§ **TASK INSTRUCTIONS**: Return each entry below exactly. Skip the images.

GIVEN RECORDS Block Start

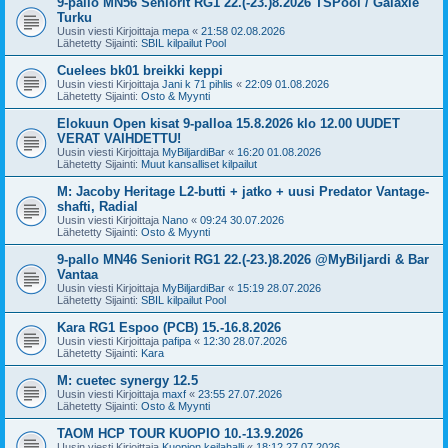
9-pallo MN56 Seniorit RG1 22.(-23.)8.2026 TSPool / Galaxie
Turku
Uusin viesti Kirjoittaja
mepa
«
21:58 02.08.2026
Lähetetty Sijainti:
SBIL kilpailut Pool
Cuelees bk01 breikki keppi
Uusin viesti Kirjoittaja
Jani k 71 pihlis
«
22:09 01.08.2026
Lähetetty Sijainti:
Osto & Myynti
Elokuun Open kisat 9-palloa 15.8.2026 klo 12.00 UUDET
VERAT VAIHDETTU!
Uusin viesti Kirjoittaja
MyBiljardiBar
«
16:20 01.08.2026
Lähetetty Sijainti:
Muut kansalliset kilpailut
M: Jacoby Heritage L2-butti + jatko + uusi Predator Vantage-
shafti, Radial
Uusin viesti Kirjoittaja
Nano
«
09:24 30.07.2026
Lähetetty Sijainti:
Osto & Myynti
9-pallo MN46 Seniorit RG1 22.(-23.)8.2026 @MyBiljardi & Bar
Vantaa
Uusin viesti Kirjoittaja
MyBiljardiBar
«
15:19 28.07.2026
Lähetetty Sijainti:
SBIL kilpailut Pool
Kara RG1 Espoo (PCB) 15.-16.8.2026
Uusin viesti Kirjoittaja
pafipa
«
12:30 28.07.2026
Lähetetty Sijainti:
Kara
M: cuetec synergy 12.5
Uusin viesti Kirjoittaja
maxf
«
23:55 27.07.2026
Lähetetty Sijainti:
Osto & Myynti
TAOM HCP TOUR KUOPIO 10.-13.9.2026
Uusin viesti Kirjoittaja
Kuopion keilahalli
«
18:12 27.07.2026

GIVEN RECORDS Block End

§ **ANSWER BOX**:
9-pallo MN56 Seniorit RG1 22.(-23.)8.2026 TSPool / Galaxie
Turku
Uusin viesti Kirjoittaja
mepa
«
21:58 02.08.2026
Lähetetty Sijainti:
SBIL kilpailut Pool
Cuelees bk01 breikki keppi
Uusin viesti Kirjoittaja
Jani k 71 pihlis
«
22:09 01.08.2026
Lähetetty Sijainti:
Osto & Myynti
Elokuun Open kisat 9-palloa 15.8.2026 klo 12.00 UUDET
VERAT VAIHDETTU!
Uusin viesti Kirjoittaja
MyBiljardiBar
«
16:20 01.08.2026
Lähetetty Sijainti:
Muut kansalliset kilpailut
M: Jacoby Heritage L2-butti + jatko + uusi Predator Vantage-
shafti, Radial
Uusin viesti Kirjoittaja
Nano
«
09:24 30.07.2026
Lähetetty Sijainti:
Osto & Myynti
9-pallo MN46 Seniorit RG1 22.(-23.)8.2026 @MyBiljardi & Bar
Vantaa
Uusin viesti Kirjoittaja
MyBiljardiBar
«
15:19 28.07.2026
Lähetetty Sijainti:
SBIL kilpailut Pool
Kara RG1 Espoo (PCB) 15.-16.8.2026
Uusin viesti Kirjoittaja
pafipa
«
12:30 28.07.2026
Lähetetty Sijainti:
Kara
M: cuetec synergy 12.5
Uusin viesti Kirjoittaja
maxf
«
23:55 27.07.2026
Lähetetty Sijainti:
Osto & Myynti
TAOM HCP TOUR KUOPIO 10.-13.9.2026
Uusin viesti Kirjoittaja
Kuopion keilahalli
«
18:12 27.07.2026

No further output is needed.